■ **Work order**
Leave out every line before the one that contains "estrarlo esanime dall’auto c’era il f". Please restate that line and the rest of the data word for word, through the end.

■ **Task inputs**

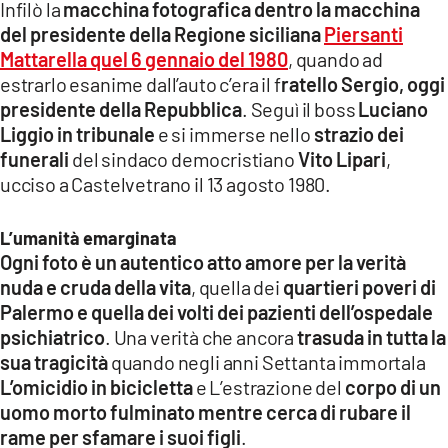
Infilò la
macchina fotografica dentro la macchina
del presidente della Regione siciliana
Piersanti
Mattarella quel 6 gennaio del 1980
, quando ad
estrarlo esanime dall’auto c’era il f
ratello Sergio, oggi
presidente della Repubblica
. Seguì il boss
Luciano
Liggio in tribunale
e si immerse nello
strazio dei
funerali
del sindaco democristiano
Vito Lipari
,
ucciso a Castelvetrano il 13 agosto 1980.
L’umanità emarginata
Ogni foto è un autentico atto amore per la verità
nuda e cruda della vita
, quella dei
quartieri
poveri di
Palermo e quella dei volti dei pazienti dell’ospedale
psichiatrico
. Una verità che ancora
trasuda in tutta la
sua tragicità
quando negli anni Settanta immortala
L’omicidio in bicicletta
e L’estrazione del
corpo di un
uomo morto fulminato mentre cerca di rubare il
rame per sfamare i suoi figli
.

■ **Response for this exercise**
estrarlo esanime dall’auto c’era il f
ratello Sergio, oggi
presidente della Repubblica
. Seguì il boss
Luciano
Liggio in tribunale
e si immerse nello
strazio dei
funerali
del sindaco democristiano
Vito Lipari
,
ucciso a Castelvetrano il 13 agosto 1980.
L’umanità emarginata
Ogni foto è un autentico atto amore per la verità
nuda e cruda della vita
, quella dei
quartieri
poveri di
Palermo e quella dei volti dei pazienti dell’ospedale
psichiatrico
. Una verità che ancora
trasuda in tutta la
sua tragicità
quando negli anni Settanta immortala
L’omicidio in bicicletta
e L’estrazione del
corpo di un
uomo morto fulminato mentre cerca di rubare il
rame per sfamare i suoi figli
.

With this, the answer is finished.